Rubocop is good to test locally, but what about the code you host remotely? Enter Houndci.

Houndci is a web app written in Rails by Thoughtbot that integrates with your github account. It checks for violations every time a Pull Request is submited against your repository. It relies on the rubocop gem, but it may follow different approaches than rubocop.

I almost spent a day to find this out. I'll tell you what I mean since there was a particular error that made me search for many hours.

Let's start by saying that it is common practice to not have lines spanning on more that 80 characters. Python has it pinned to 79.

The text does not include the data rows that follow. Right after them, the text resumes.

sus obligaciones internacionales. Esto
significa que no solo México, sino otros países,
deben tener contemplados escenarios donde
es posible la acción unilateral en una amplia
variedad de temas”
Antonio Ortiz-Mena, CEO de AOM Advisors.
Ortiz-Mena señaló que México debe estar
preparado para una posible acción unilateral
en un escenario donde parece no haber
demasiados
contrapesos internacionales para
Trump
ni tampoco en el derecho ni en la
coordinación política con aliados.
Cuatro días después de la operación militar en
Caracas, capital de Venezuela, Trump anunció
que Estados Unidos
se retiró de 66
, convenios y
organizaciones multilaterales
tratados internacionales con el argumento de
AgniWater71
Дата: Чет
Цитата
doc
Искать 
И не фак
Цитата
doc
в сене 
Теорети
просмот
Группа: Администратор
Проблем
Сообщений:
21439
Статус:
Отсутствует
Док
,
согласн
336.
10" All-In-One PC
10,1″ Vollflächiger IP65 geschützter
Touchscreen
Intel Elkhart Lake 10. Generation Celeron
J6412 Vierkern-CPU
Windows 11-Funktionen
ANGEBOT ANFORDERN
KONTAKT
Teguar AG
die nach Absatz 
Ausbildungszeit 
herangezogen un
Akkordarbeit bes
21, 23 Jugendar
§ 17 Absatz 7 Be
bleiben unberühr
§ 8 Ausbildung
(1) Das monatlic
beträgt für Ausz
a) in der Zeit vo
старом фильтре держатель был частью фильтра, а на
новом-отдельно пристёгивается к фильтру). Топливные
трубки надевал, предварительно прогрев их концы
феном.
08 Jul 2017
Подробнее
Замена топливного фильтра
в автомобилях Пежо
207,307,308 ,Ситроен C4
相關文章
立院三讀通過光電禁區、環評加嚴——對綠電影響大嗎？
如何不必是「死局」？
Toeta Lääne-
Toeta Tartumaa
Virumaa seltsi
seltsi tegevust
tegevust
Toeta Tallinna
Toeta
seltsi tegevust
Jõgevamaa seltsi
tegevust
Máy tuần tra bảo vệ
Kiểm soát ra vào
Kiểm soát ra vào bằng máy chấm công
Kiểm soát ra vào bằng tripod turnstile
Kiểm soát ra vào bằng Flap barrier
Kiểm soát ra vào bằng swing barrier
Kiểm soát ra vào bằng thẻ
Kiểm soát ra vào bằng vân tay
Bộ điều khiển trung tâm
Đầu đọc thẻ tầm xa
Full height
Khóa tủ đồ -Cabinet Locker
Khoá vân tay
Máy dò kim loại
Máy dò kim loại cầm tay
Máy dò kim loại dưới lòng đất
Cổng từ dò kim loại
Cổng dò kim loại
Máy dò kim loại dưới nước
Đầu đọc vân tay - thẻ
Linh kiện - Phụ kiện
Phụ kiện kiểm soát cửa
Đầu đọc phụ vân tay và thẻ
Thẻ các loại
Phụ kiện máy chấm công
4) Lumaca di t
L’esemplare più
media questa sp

In rubocop, there is a cop that checks for method chaining. When the line is too long you should break it down, so this cop checks whether the dot(.) that chains two methods is placed before or after the methods. Here's an example to better visualize it:

def method_with_arguments(argument_one, argument_two)
  a_really_long_line_that_is_broken_up_over_multiple_lines_and.
  subsequent_lines_are_indented_and.
  each_method_lives_on_its_own_line
end

When I ran rubocop locally it complained with Place the . on the next line, together with the method name. Ok I did that and pushed. Then why was houndci told me otherwise?

Digging in rubocop's default config file I found that this particular cop was invoking an additional parameter: EnforcedStyle: leading. Interesting, so why houndci was telling me the opposite? Digging some more, this time in rubocop's source code, I found the responsible method. It seems rubocop gives you the option to decide which style fits you better and from what I've seen so far, houndci prefered the trailing dot. Ok let's fix that.

Reading the configuration guide, and since houndci uses rubocop, I copied .rubocop_todo_yml to .hound.yml. There, following the config file I appended

Style/DotPosition:
  EnforcedStyle: leading
  Enabled: true

in .hound.yml, pushed the change to my repo and created a test pull request to check if it worked. No... but whyyyy??

After some more more digging, this time at the issue tracker of houndci, I finally found the culprit. The latest version of rubocop changed the way cops are presented and that broke compatibility with houndci. Back to .hound.yml I removed Style/ and pushed to github. Finally, this time it was fixed.